クックは、大半の人が「ちょっと風変わりな思いつき」という印象をラン通勤に対して持っていることを認めます。でも、一度ラン通勤の実際について聞くと、多くの人はそれが混雑した地下鉄を利用した通勤よりも魅力的だと気づき始めます。その意義を実感する人が増える中で、クックは将来的にラン通勤が移動手段の主要な選択肢の一つとなっていく可能性もあると考えています。

「ラン通勤が急速に広まってきた欧米では、移動のためというよりもスポーツや健康目的の取り組みと見なされている傾向があります」とクックは言います。

ラン通勤をする人が多いのは、交通渋滞が起こりやすく、シャワーやロッカーを提供できる大規模な職場が集中する大都市です。

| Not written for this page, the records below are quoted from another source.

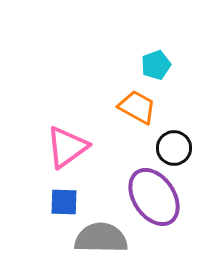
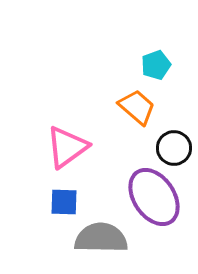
orange trapezoid: rotated 12 degrees clockwise
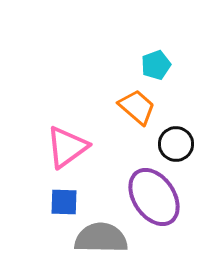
black circle: moved 2 px right, 4 px up
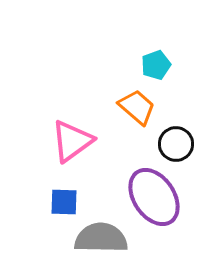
pink triangle: moved 5 px right, 6 px up
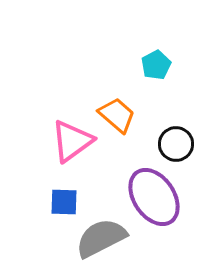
cyan pentagon: rotated 8 degrees counterclockwise
orange trapezoid: moved 20 px left, 8 px down
gray semicircle: rotated 28 degrees counterclockwise
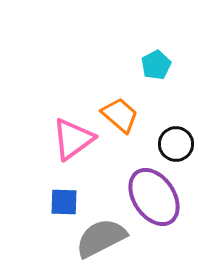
orange trapezoid: moved 3 px right
pink triangle: moved 1 px right, 2 px up
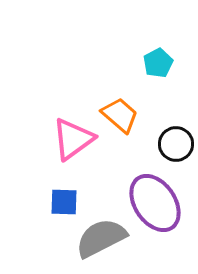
cyan pentagon: moved 2 px right, 2 px up
purple ellipse: moved 1 px right, 6 px down
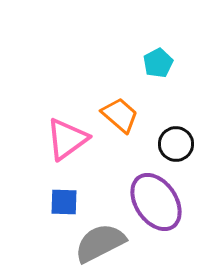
pink triangle: moved 6 px left
purple ellipse: moved 1 px right, 1 px up
gray semicircle: moved 1 px left, 5 px down
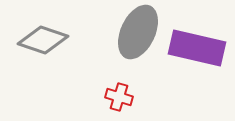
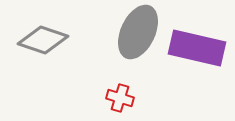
red cross: moved 1 px right, 1 px down
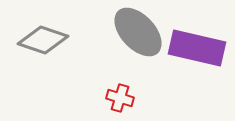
gray ellipse: rotated 68 degrees counterclockwise
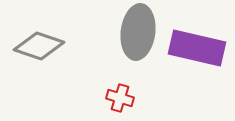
gray ellipse: rotated 50 degrees clockwise
gray diamond: moved 4 px left, 6 px down
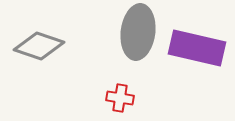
red cross: rotated 8 degrees counterclockwise
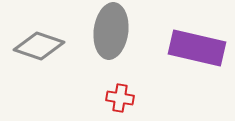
gray ellipse: moved 27 px left, 1 px up
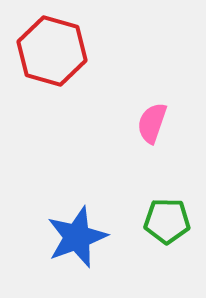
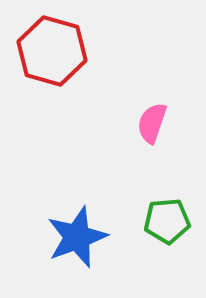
green pentagon: rotated 6 degrees counterclockwise
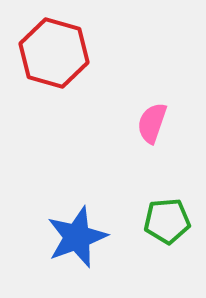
red hexagon: moved 2 px right, 2 px down
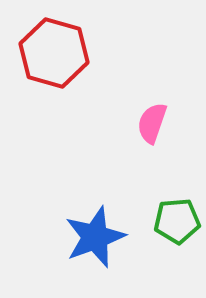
green pentagon: moved 10 px right
blue star: moved 18 px right
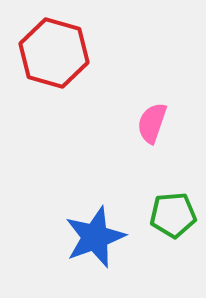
green pentagon: moved 4 px left, 6 px up
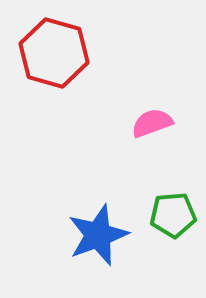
pink semicircle: rotated 51 degrees clockwise
blue star: moved 3 px right, 2 px up
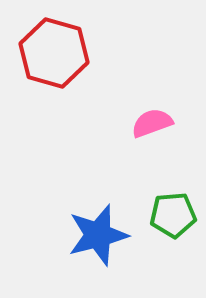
blue star: rotated 6 degrees clockwise
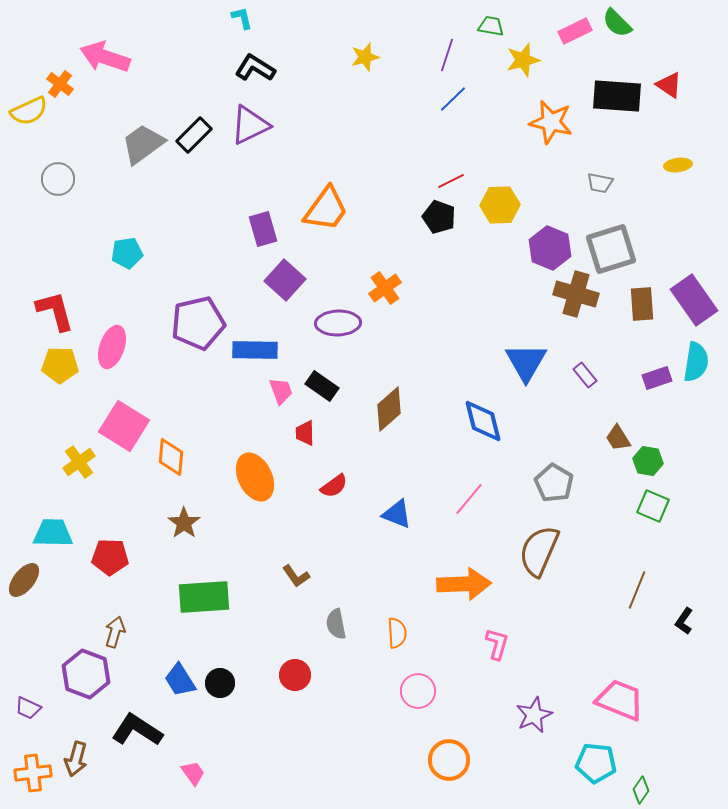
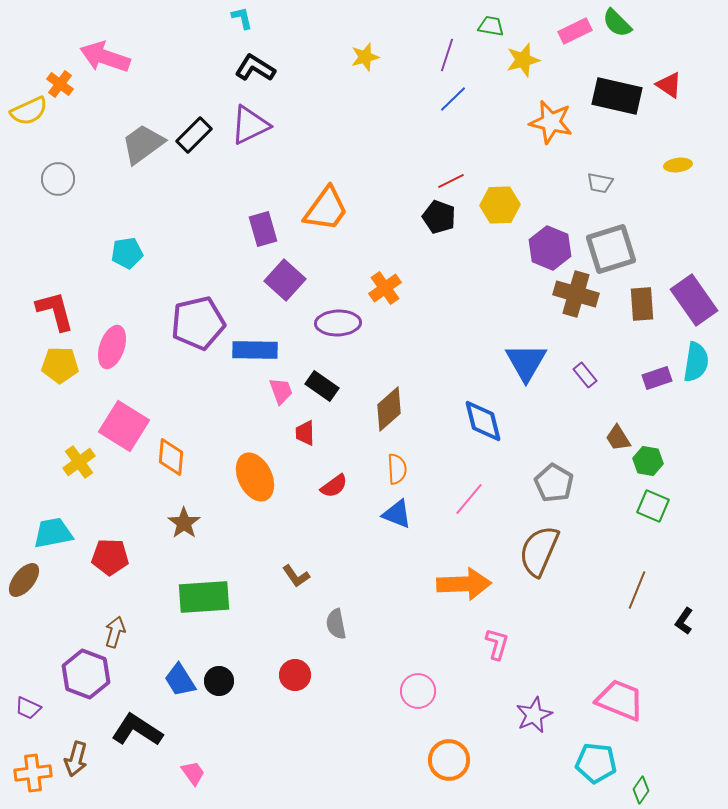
black rectangle at (617, 96): rotated 9 degrees clockwise
cyan trapezoid at (53, 533): rotated 12 degrees counterclockwise
orange semicircle at (397, 633): moved 164 px up
black circle at (220, 683): moved 1 px left, 2 px up
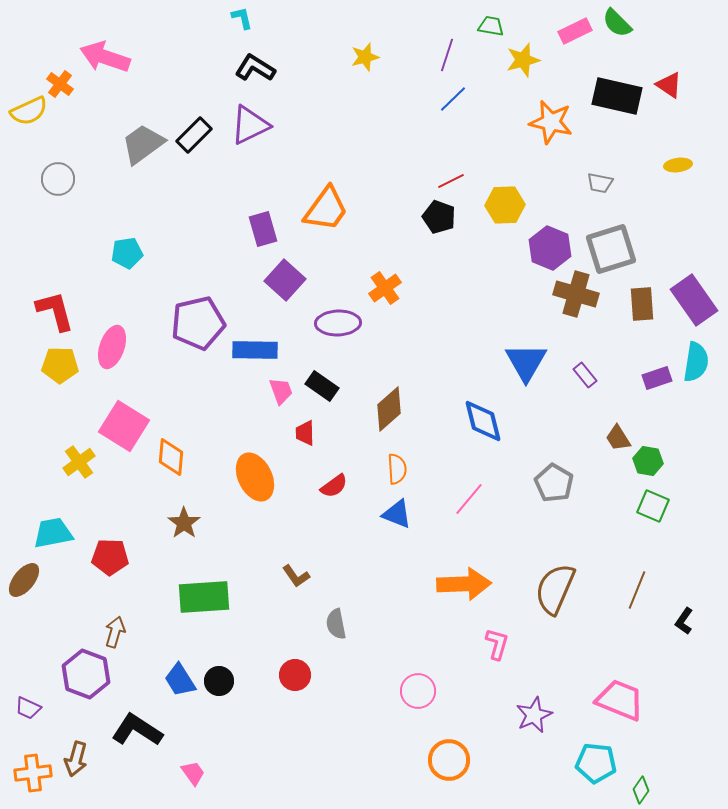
yellow hexagon at (500, 205): moved 5 px right
brown semicircle at (539, 551): moved 16 px right, 38 px down
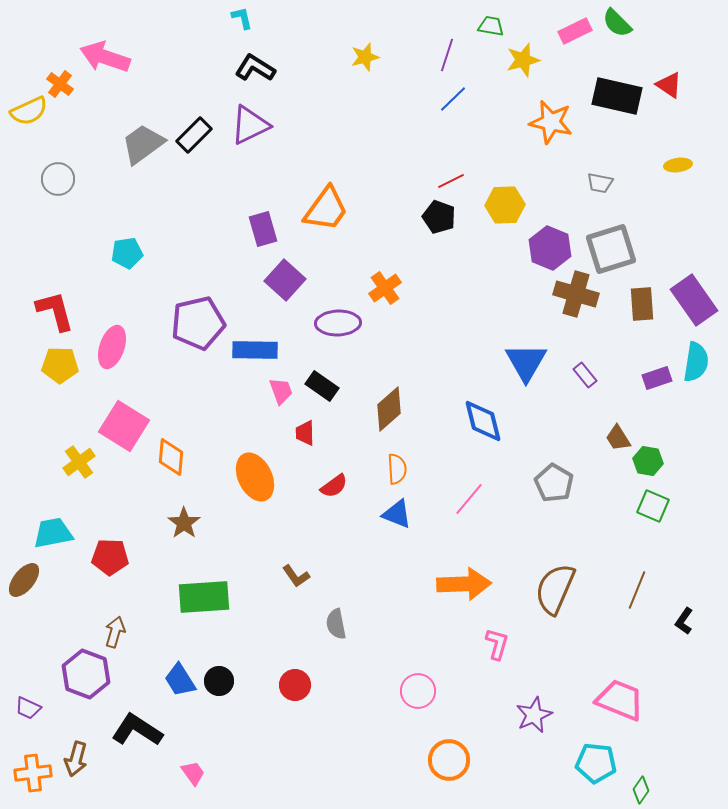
red circle at (295, 675): moved 10 px down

「職場という存在は、ラン通勤の普及に非常に大きな役割を果たしています」とクックは指摘します。

毎月の第1木曜日には、ランナーたちがTwitterのハッシュタグ#run2workdayでラン通勤を推進するのと同時に、ラン通勤を優遇する税控除を求める活動をしています。ちなみに、クック自身も熱心なランナーですが、在宅勤務のため、通勤に取り入れる必要性は生じていないそうです。